Le Parisien : En 1984, l'événement, c'était la percée du FN. Comment ressentez-vous le fait que dix ans plus tard vous n'apparaissiez plus que comme un élément familier du paysage ?
Bruno Mégret : Cela prouve que le FN, a réussi à s'enraciner dans la vie politique française. Il est maintenant en position d'exploiter une situation qui pourrait devenir favorable dans les mois ou les années qui viennent.
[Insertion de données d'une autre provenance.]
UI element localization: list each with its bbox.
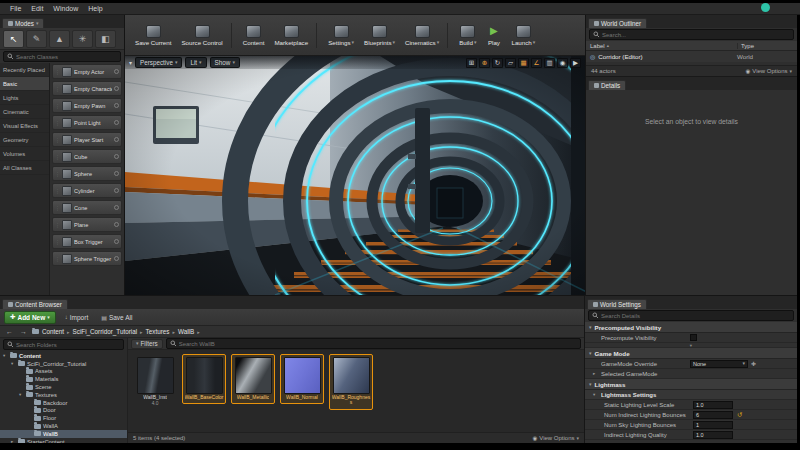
WallB_Metallic[interactable]: WallB_Metallic [231,354,275,404]
outliner-view-options[interactable]: ◉ View Options ▾ [745,68,792,74]
tree-item[interactable]: ▸ StarterContent [0,438,127,443]
tab-modes[interactable]: Modes ▾ [2,18,44,28]
class-category[interactable]: Cinematic [0,105,49,119]
tree-item[interactable]: Scene [0,383,127,391]
section-precomputed-visibility[interactable]: ▾ Precomputed Visibility [585,322,797,333]
build-button[interactable]: Build▾ [455,23,480,48]
WallB_Roughness[interactable]: WallB_Roughness [329,354,373,410]
value-field[interactable]: 6▾ [693,411,733,419]
section-lightmass[interactable]: ▾ Lightmass [585,379,797,390]
placeable-item[interactable]: ⋮ Cube [52,149,122,164]
tree-item[interactable]: WallB [0,430,127,438]
outliner-search[interactable] [589,29,794,40]
foliage-mode-icon[interactable]: ✳ [72,30,93,48]
WallB_BaseColor[interactable]: WallB_BaseColor [182,354,226,404]
expander-icon[interactable]: ▾ [11,361,16,366]
scale-snap-icon[interactable]: ▥ [544,58,555,68]
breadcrumb-segment[interactable]: SciFi_Corridor_Tutorial [73,328,143,335]
assets-search[interactable] [166,338,581,349]
expander-icon[interactable]: ▸ [593,371,598,376]
filters-button[interactable]: ▾ Filters [131,339,163,349]
class-category[interactable]: All Classes [0,161,49,175]
save-all-button[interactable]: ▤ Save All [97,313,136,322]
placeable-item[interactable]: ⋮ Empty Pawn [52,98,122,113]
class-category[interactable]: Basic [0,77,49,91]
expander-icon[interactable]: ▸ [11,439,16,443]
classes-search[interactable] [3,51,121,62]
maximize-viewport-icon[interactable]: ⊞ [466,58,477,68]
grid-snap-icon[interactable]: ▦ [518,58,529,68]
back-button[interactable]: ← [4,328,15,335]
search-assets-input[interactable] [179,341,577,347]
translate-tool-icon[interactable]: ⊕ [479,58,490,68]
class-category[interactable]: Recently Placed [0,63,49,77]
placeable-item[interactable]: ⋮ Cone [52,200,122,215]
search-classes-input[interactable] [16,54,117,60]
add-icon[interactable]: ✚ [751,360,756,367]
paint-mode-icon[interactable]: ✎ [26,30,47,48]
placeable-item[interactable]: ⋮ Point Light [52,115,122,130]
geometry-mode-icon[interactable]: ◧ [95,30,116,48]
place-mode-icon[interactable]: ↖ [3,30,24,48]
search-details-input[interactable] [601,313,790,319]
outliner-search-input[interactable] [602,32,790,38]
settings-button[interactable]: Settings▾ [324,23,358,48]
landscape-mode-icon[interactable]: ▲ [49,30,70,48]
viewport-options-icon[interactable]: ▾ [129,59,132,66]
source-control-button[interactable]: Source Control▾ [177,23,231,48]
section-game-mode[interactable]: ▾ Game Mode [585,348,797,359]
lit-mode-dropdown[interactable]: Lit ▾ [185,57,206,68]
value-field[interactable]: 1.0▾ [693,401,733,409]
class-category[interactable]: Geometry [0,133,49,147]
blueprints-button[interactable]: Blueprints▾ [360,23,399,48]
search-folders-input[interactable] [16,342,120,348]
tree-item[interactable]: Backdoor [0,399,127,407]
placeable-item[interactable]: ⋮ Player Start [52,132,122,147]
level-viewport-render[interactable] [125,56,585,295]
class-category[interactable]: Volumes [0,147,49,161]
type-column-header[interactable]: Type [737,43,793,49]
placeable-item[interactable]: ⋮ Cylinder [52,183,122,198]
placeable-item[interactable]: ⋮ Sphere [52,166,122,181]
rotate-tool-icon[interactable]: ↻ [492,58,503,68]
expander-icon[interactable]: ▾ [3,353,8,358]
cinematics-button[interactable]: Cinematics▾ [401,23,448,48]
value-field[interactable]: 1.0▾ [693,431,733,439]
placeable-item[interactable]: ⋮ Box Trigger [52,234,122,249]
perspective-dropdown[interactable]: Perspective ▾ [135,57,182,68]
show-flags-dropdown[interactable]: Show ▾ [210,57,240,68]
menu-file[interactable]: File [5,5,26,12]
save-current-button[interactable]: Save Current▾ [131,23,175,48]
placeable-item[interactable]: ⋮ Sphere Trigger [52,251,122,266]
tree-item[interactable]: ▾ Content [0,352,127,360]
reset-to-default-icon[interactable]: ↺ [737,411,742,419]
launch-button[interactable]: Launch▾ [507,23,539,48]
class-category[interactable]: Visual Effects [0,119,49,133]
play-button[interactable]: ▶ Play▾ [482,23,505,48]
placeable-item[interactable]: ⋮ Empty Actor [52,64,122,79]
placeable-item[interactable]: ⋮ Empty Character [52,81,122,96]
tree-item[interactable]: Floor [0,414,127,422]
expander-icon[interactable]: ▾ [19,392,24,397]
rotation-snap-icon[interactable]: ∠ [531,58,542,68]
menu-window[interactable]: Window [48,5,83,12]
folders-search[interactable] [3,339,124,350]
value-field[interactable]: 1▾ [693,421,733,429]
checkbox[interactable] [690,334,697,341]
tab-content-browser[interactable]: Content Browser [2,299,68,309]
value-field[interactable]: None▾ [690,360,748,368]
breadcrumb-segment[interactable]: Textures [146,328,175,335]
camera-icon[interactable]: ▶ [570,58,581,68]
import-button[interactable]: ↓ Import [61,313,92,322]
forward-button[interactable]: → [18,328,29,335]
settings-search[interactable] [588,310,794,321]
breadcrumb-segment[interactable]: Content [42,328,70,335]
tree-item[interactable]: Materials [0,375,127,383]
tree-item[interactable]: WallA [0,422,127,430]
expander-icon[interactable]: ▾ [593,392,598,397]
tree-item[interactable]: ▾ Textures [0,391,127,399]
add-new-button[interactable]: ✚ Add New ▾ [4,311,56,324]
tree-item[interactable]: Assets [0,368,127,376]
breadcrumb-segment[interactable]: WallB [178,328,200,335]
label-column-header[interactable]: Label▴ [590,43,737,49]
L'exemple de ce qui s'est passé en Italie est extrêmement encourageant pour nous. Je pense que des événements de nature comparable pourront se produire en France : d'une part, une opération mains propres de grandes envergure qui balaierait la classe politique institutionnelle de plus en plus touchés par les affaires et, d'autre part, la sortie du ghetto de la droite nationale comme cela s'est produit eu profit du MSI en Italie. Ce qui se passe en Italie va donc servir de référence pour la France.
Le Parisien : Mais le MSI s'est recentré. Il a un leader plus jeune et plus moderne que Jean-Marie Le Pen. Le FN doit-il s'en inspirer ?
Bruno Mégret : Il ne faut pas donner une importance excessive aux phénomènes d'image. Je ne pense pas que ce soit l'âge des dirigeants qui détermine les votes. Le FN n'a pas à opérer le recentrage qui a été fait par le MSI, parce qu'il n'est pas l'héritier d'un mouvement fasciste. Son recentrage en termes d'image a été conduit par Jean-Marie Le Pen à l'occasion de sa dernière campagne présidentielle et poursuivi depuis.
Le Parisien : C'était éclatant face à Bernard Tapie. Par rapport au Le Pen 1989, on voit une évolution…
Bruno Mégret : Si vous le dites…
Le Parisien : Qui a fait dire à Philippe de Villiers : « Le Pen n'existe plus ».
Bruno Mégret : Si on rentre dans le jeu des petites phrases, est-ce que M. de Villiers existera un jour ?
Le Parisien : Pour en revenir au MSI, ce parti a su s'entourer d'alliés. Est-ce que votre problème n'est pas celui-là ?
Bruno Mégret : Actuellement, le FN est pénalisé par le système électoral, qui est un handicap artificiel, et par l'attitude du RPR et de l'UDF…
Le Parisien : Qui est une attitude politique…
Bruno Mégret : Oui. C'est vrai que nous sommes gênés par l'absence de possibilité d'alliance, ne serait-ce qu'électorale. Encore que cet isolement nous fait apparaître pour ce que nous sommes : un recours face au système. Cela dit cet ostracisme changera par le rapport de force. La gauche s'étant effondrée, le RPR et l'UDF ont put jouer la carte de la non-alliance avec les FN. Si la donne change, et je pense qu'elle va changer, il n'en sera plus de même. Ne serait-ce qu'à l'occasion de l'élection présidentielle. M. Chirac devrait se souvenir que, s'il a été battu, c'est peut-être d'abord et avant tout parce qu'il a rejeté le FN. Les mêmes causes peuvent produire des mêmes effets.